L’Union européenne a échoué.
Son instabilité économique et politique est devenue évidente. On ne veut pas en voir les raisons ou on les nie. L’Union n’a jamais eu l’occasion d’atteindre ses objectifs ronflants, contenus dans le Processus de Lisbonne de l’année 2000, notamment de faire de l’UE « l’économie de la connaissance la plus compétitive et la plus dynamique du monde d’ici à 2010, capable d’une croissance économique durable accompagnée d’une amélioration quantitative et qualitative de l’emploi et d’une plus grande cohésion sociale ». Ce n’est pas la monnaie unique, l’euro, qui a mis fin à la stabilité, c’était avant déjà le marché intérieur qui a représenté l’erreur fondamentale de l’intégration européenne.

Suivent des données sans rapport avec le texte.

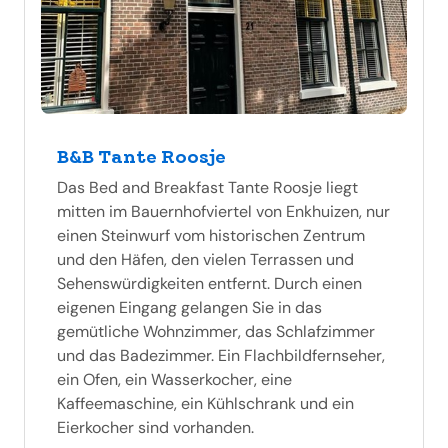
B&B Tante Roosje
Das Bed and Breakfast Tante Roosje liegt
mitten im Bauernhofviertel von Enkhuizen, nur
einen Steinwurf vom historischen Zentrum
und den Häfen, den vielen Terrassen und
Sehenswürdigkeiten entfernt. Durch einen
eigenen Eingang gelangen Sie in das
gemütliche Wohnzimmer, das Schlafzimmer
und das Badezimmer. Ein Flachbildfernseher,
ein Ofen, ein Wasserkocher, eine
Kaffeemaschine, ein Kühlschrank und ein
Eierkocher sind vorhanden.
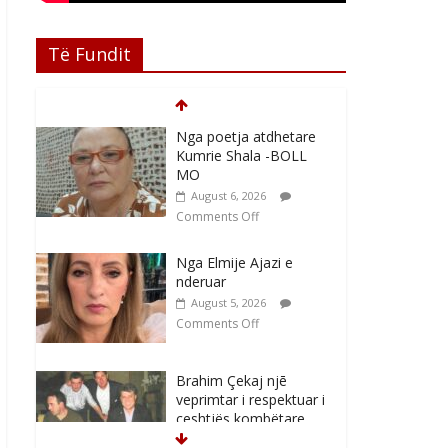
Të Fundit
Nga poetja atdhetare
Kumrie Shala -BOLL
MO
August 6, 2026
Comments Off
Nga Elmije Ajazi e
nderuar
August 5, 2026
Comments Off
Brahim Çekaj njē
veprimtar i respektuar i
çeshtjës kombëtare
August 5, 2026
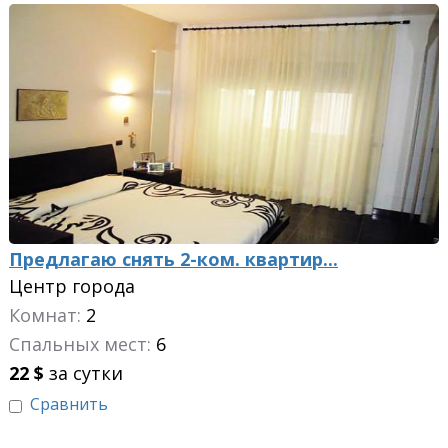
Предлагаю снять 2-ком. квартир...
Центр города
Комнат:
2
Спальных мест:
6
22
$
за сутки
Сравнить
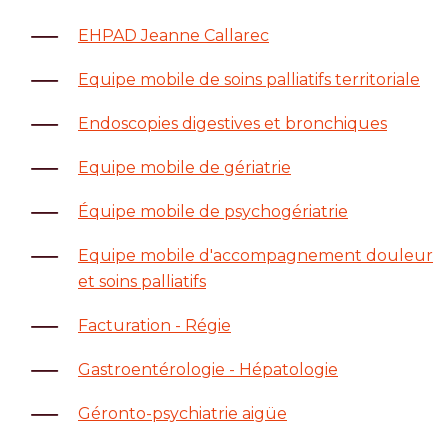
EHPAD Jeanne Callarec
Equipe mobile de soins palliatifs territoriale
Endoscopies digestives et bronchiques
Equipe mobile de gériatrie
Équipe mobile de psychogériatrie
Equipe mobile d'accompagnement douleur
et soins palliatifs
Facturation - Régie
Gastroentérologie - Hépatologie
Géronto-psychiatrie aigüe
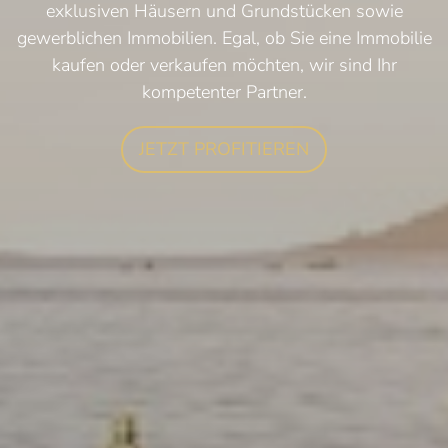
exklusiven Häusern und Grundstücken sowie
gewerblichen Immobilien. Egal, ob Sie eine Immobilie
kaufen oder verkaufen möchten, wir sind Ihr
kompetenter Partner.
JETZT PROFITIEREN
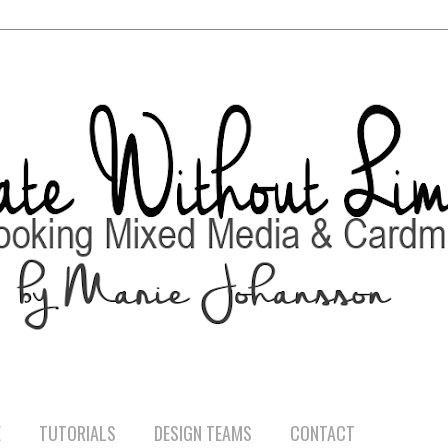
E
TUTORIALS
DESIGN TEAMS
CONTACT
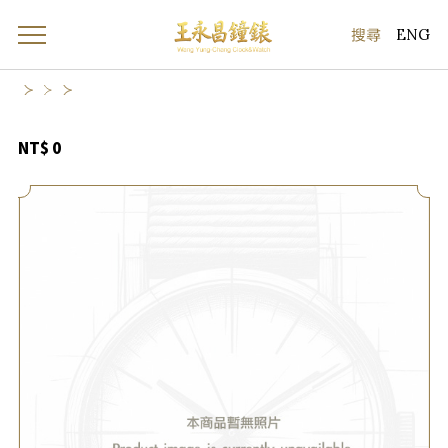
ENG
NT$ 0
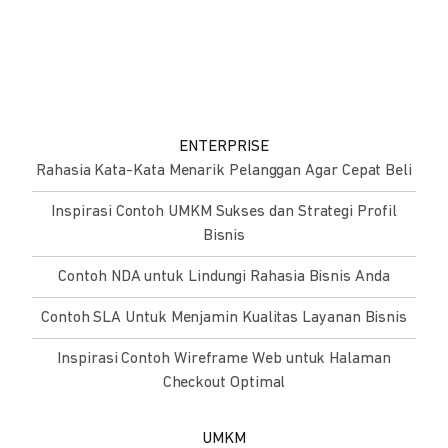
ENTERPRISE
Rahasia Kata-Kata Menarik Pelanggan Agar Cepat Beli
Inspirasi Contoh UMKM Sukses dan Strategi Profil
Bisnis
Contoh NDA untuk Lindungi Rahasia Bisnis Anda
Contoh SLA Untuk Menjamin Kualitas Layanan Bisnis
Inspirasi Contoh Wireframe Web untuk Halaman
Checkout Optimal
UMKM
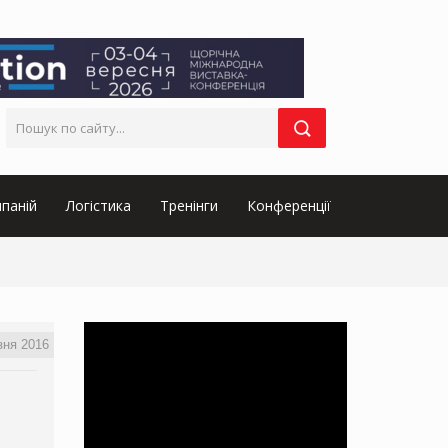
паній
Логістика
Тренінги
Конференції
зня 2016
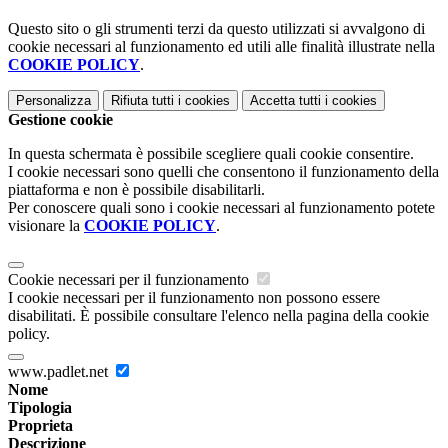
Questo sito o gli strumenti terzi da questo utilizzati si avvalgono di
cookie necessari al funzionamento ed utili alle finalità illustrate nella
COOKIE POLICY
.
Personalizza
Rifiuta tutti
i cookies
Accetta tutti
i cookies
Gestione cookie
In questa schermata è possibile scegliere quali cookie consentire.
I cookie necessari sono quelli che consentono il funzionamento della
piattaforma e non è possibile disabilitarli.
Per conoscere quali sono i cookie necessari al funzionamento potete
visionare la
COOKIE POLICY
.
Cookie necessari per il funzionamento
I cookie necessari per il funzionamento non possono essere
disabilitati. È possibile consultare l'elenco nella pagina della cookie
policy.
www.padlet.net
Nome
Tipologia
Proprieta
Descrizione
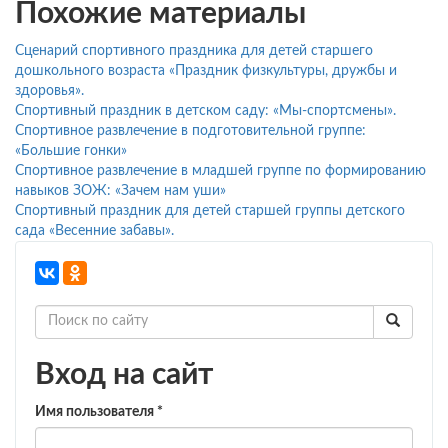
Похожие материалы
Сценарий спортивного праздника для детей старшего
дошкольного возраста «Праздник физкультуры, дружбы и
здоровья».
Спортивный праздник в детском саду: «Мы-спортсмены».
Спортивное развлечение в подготовительной группе:
«Большие гонки»
Спортивное развлечение в младшей группе по формированию
навыков ЗОЖ: «Зачем нам уши»
Спортивный праздник для детей старшей группы детского
сада «Весенние забавы».
Вход на сайт
Имя пользователя
*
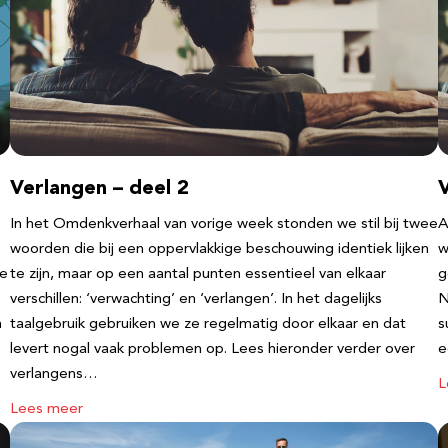
Verlangen – deel 2
V
In het Omdenkverhaal van vorige week stonden we stil bij twee
A
woorden die bij een oppervlakkige beschouwing identiek lijken
w
te
te zijn, maar op een aantal punten essentieel van elkaar
g
verschillen: ‘verwachting’ en ‘verlangen’. In het dagelijks
N
n
taalgebruik gebruiken we ze regelmatig door elkaar en dat
s
levert nogal vaak problemen op. Lees hieronder verder over
e
verlangens…
L
Lees meer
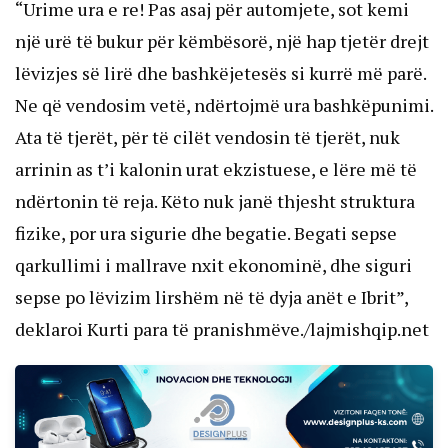
“Urime ura e re! Pas asaj për automjete, sot kemi
një urë të bukur për këmbësorë, një hap tjetër drejt
lëvizjes së lirë dhe bashkëjetesës si kurrë më parë.
Ne që vendosim vetë, ndërtojmë ura bashkëpunimi.
Ata të tjerët, për të cilët vendosin të tjerët, nuk
arrinin as t’i kalonin urat ekzistuese, e lëre më të
ndërtonin të reja. Këto nuk janë thjesht struktura
fizike, por ura sigurie dhe begatie. Begati sepse
qarkullimi i mallrave nxit ekonominë, dhe siguri
sepse po lëvizim lirshëm në të dyja anët e Ibrit”,
deklaroi Kurti para të pranishmëve./lajmishqip.net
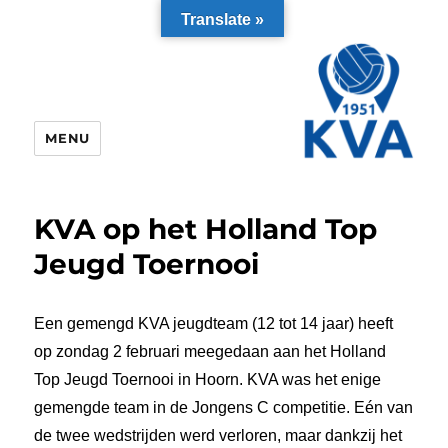
Translate »
MENU
KVA op het Holland Top
Jeugd Toernooi
Een gemengd KVA jeugdteam (12 tot 14 jaar) heeft
op zondag 2 februari meegedaan aan het Holland
Top Jeugd Toernooi in Hoorn. KVA was het enige
gemengde team in de Jongens C competitie. Eén van
de twee wedstrijden werd verloren, maar dankzij het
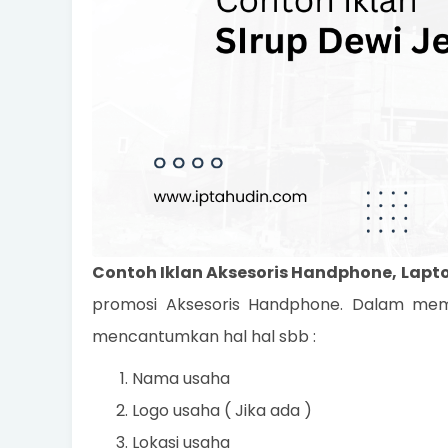
Contoh Iklan Aksesoris Handphone, Lapt
promosi Aksesoris Handphone. Dalam mem
mencantumkan hal hal sbb :
Nama usaha
Logo usaha ( Jika ada )
Lokasi usaha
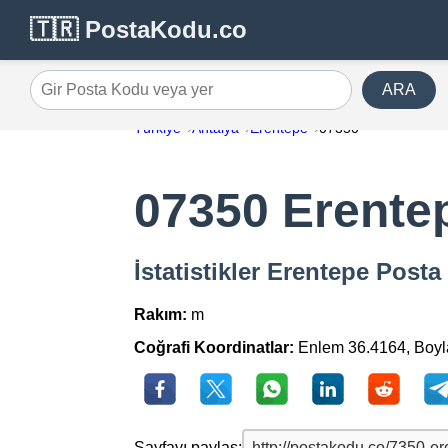
🇹🇷 PostaKodu.co
ARA
Gir Posta Kodu veya yer
Türkiye
Antalya
Erentepe
07350
07350 Erente
İstatistikler Erentepe Post
Rakım:
m
Coğrafi Koordinatlar:
Enlem 36.4164, Boy
Sayfayı paylaş:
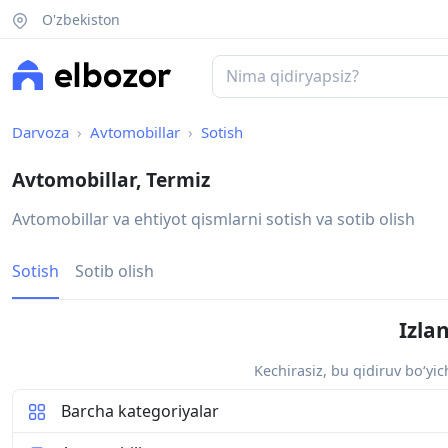
O'zbekiston
Darvoza
Avtomobillar
Sotish
Avtomobillar, Termiz
Avtomobillar va ehtiyot qismlarni sotish va sotib olish
Sotish
Sotib olish
Izla
Kechirasiz, bu qidiruv bo‘yi
Barcha kategoriyalar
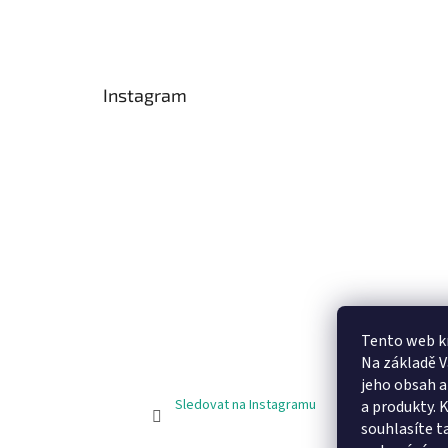
Instagram
Tento web k
Na základě 
jeho obsah 
Sledovat na Instagramu
a produkty. 
souhlasíte t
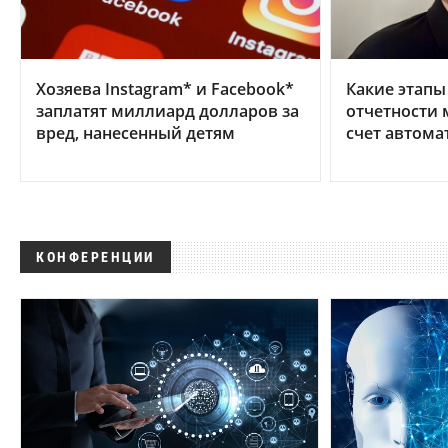
Хозяева Instagram* и Facebook*
Какие этапы
заплатят миллиард долларов за
отчетности 
вред, нанесенный детям
счет автома
КОНФЕРЕНЦИИ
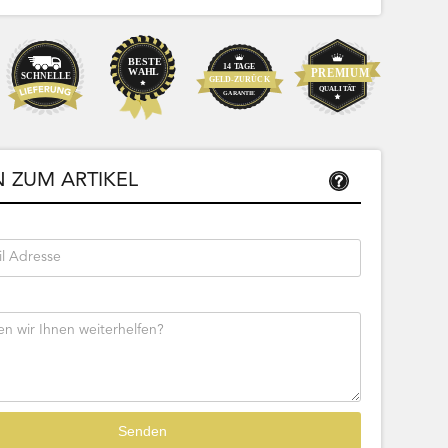
 ZUM ARTIKEL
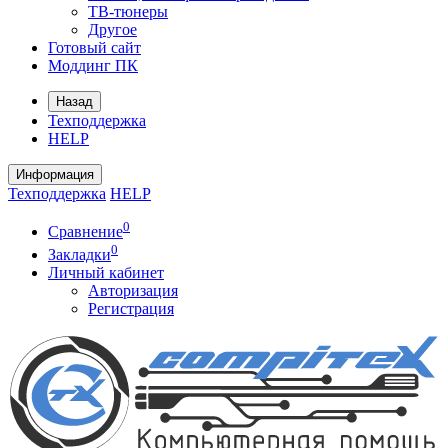
ТВ-тюнеры
Другое
Готовый сайт
Моддинг ПК
Назад
Техподдержка
HELP
Информация
Техподдержка
HELP
0
Сравнение
0
Закладки
Личный кабинет
Авторизация
Регистрация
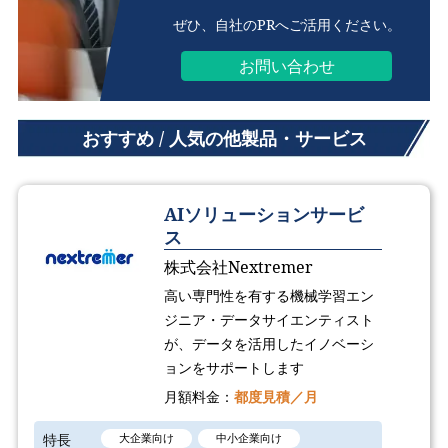
ぜひ、自社のPRへご活用ください。
お問い合わせ
おすすめ / 人気の他製品・サービス
AIソリューションサービ
ス
株式会社Nextremer
高い専門性を有する機械学習エン
ジニア・データサイエンティスト
が、データを活用したイノベーシ
ョンをサポートします
月額料金：
都度見積／月
特長
大企業向け
中小企業向け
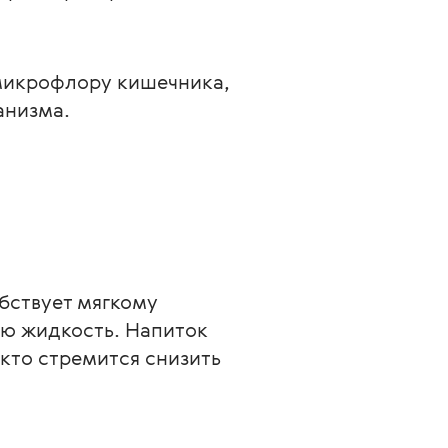
микрофлору кишечника, 
анизма.
бствует мягкому 
ю жидкость. Напиток 
кто стремится снизить 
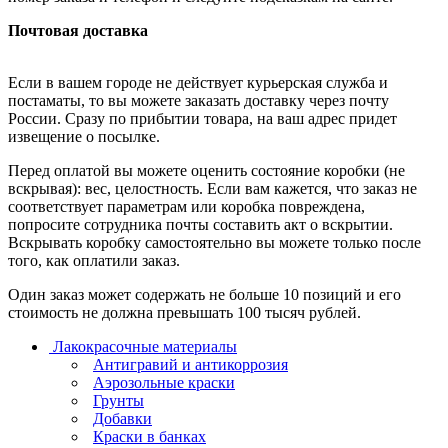
Почтовая доставка
Если в вашем городе не действует курьерская служба и
постаматы, то вы можете заказать доставку через почту
России. Сразу по прибытии товара, на ваш адрес придет
извещение о посылке.
Перед оплатой вы можете оценить состояние коробки (не
вскрывая): вес, целостность. Если вам кажется, что заказ не
соответствует параметрам или коробка повреждена,
попросите сотрудника почты составить акт о вскрытии.
Вскрывать коробку самостоятельно вы можете только после
того, как оплатили заказ.
Один заказ может содержать не больше 10 позиций и его
стоимость не должна превышать 100 тысяч рублей.
Лакокрасочные материалы
Антигравий и антикоррозия
Аэрозольные краски
Грунты
Добавки
Краски в банках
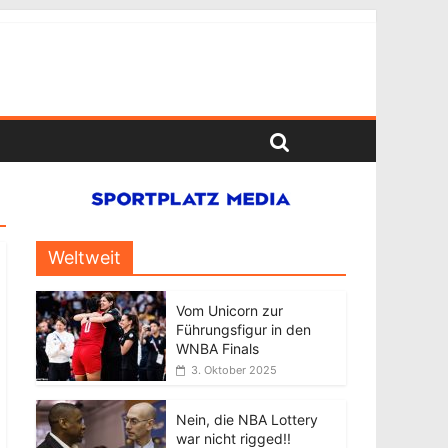
Weltweit
Vom Unicorn zur
Führungsfigur in den
WNBA Finals
3. Oktober 2025
Nein, die NBA Lottery
war nicht rigged!!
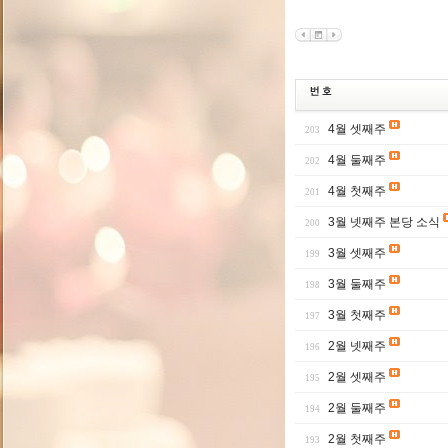
4월 셋째주
203
4월 둘째주
202
4월 첫째주
201
3월 넷째주 본당 소식
200
3월 셋째주
199
3월 둘째주
198
3월 첫째주
197
2월 넷째주
196
2월 셋째주
195
2월 둘째주
194
2월 첫째주
193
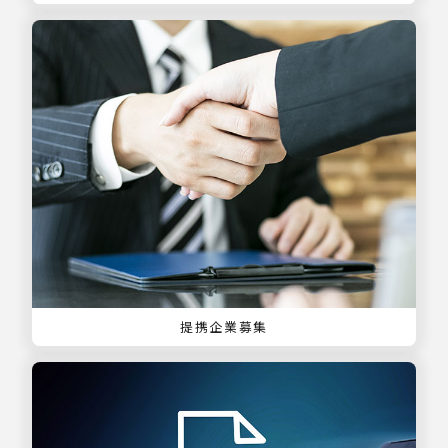
提携企業募集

L’union monétaire avec sa monnaie unique était une réaction à la position critique qu’avait déjà provoqué le marché intérieur, mais elle n’a - comme on pouvait s’y attendre quand on veut absolument défendre des développements erronés - qu’accéléré la chute.
La dérégulation ôte aux peuples la protection de leurs économies nationales
Le marché intérieur correspond à la réalité des libertés fondamentales et économiques, c’est-à -dire la liberté des transports, d’établissement, de la prestation de services ainsi que la libre circulation des capitaux et des travailleurs. On les a imposé sans pitié et l’on a ainsi déréglé les marchés de l’Union.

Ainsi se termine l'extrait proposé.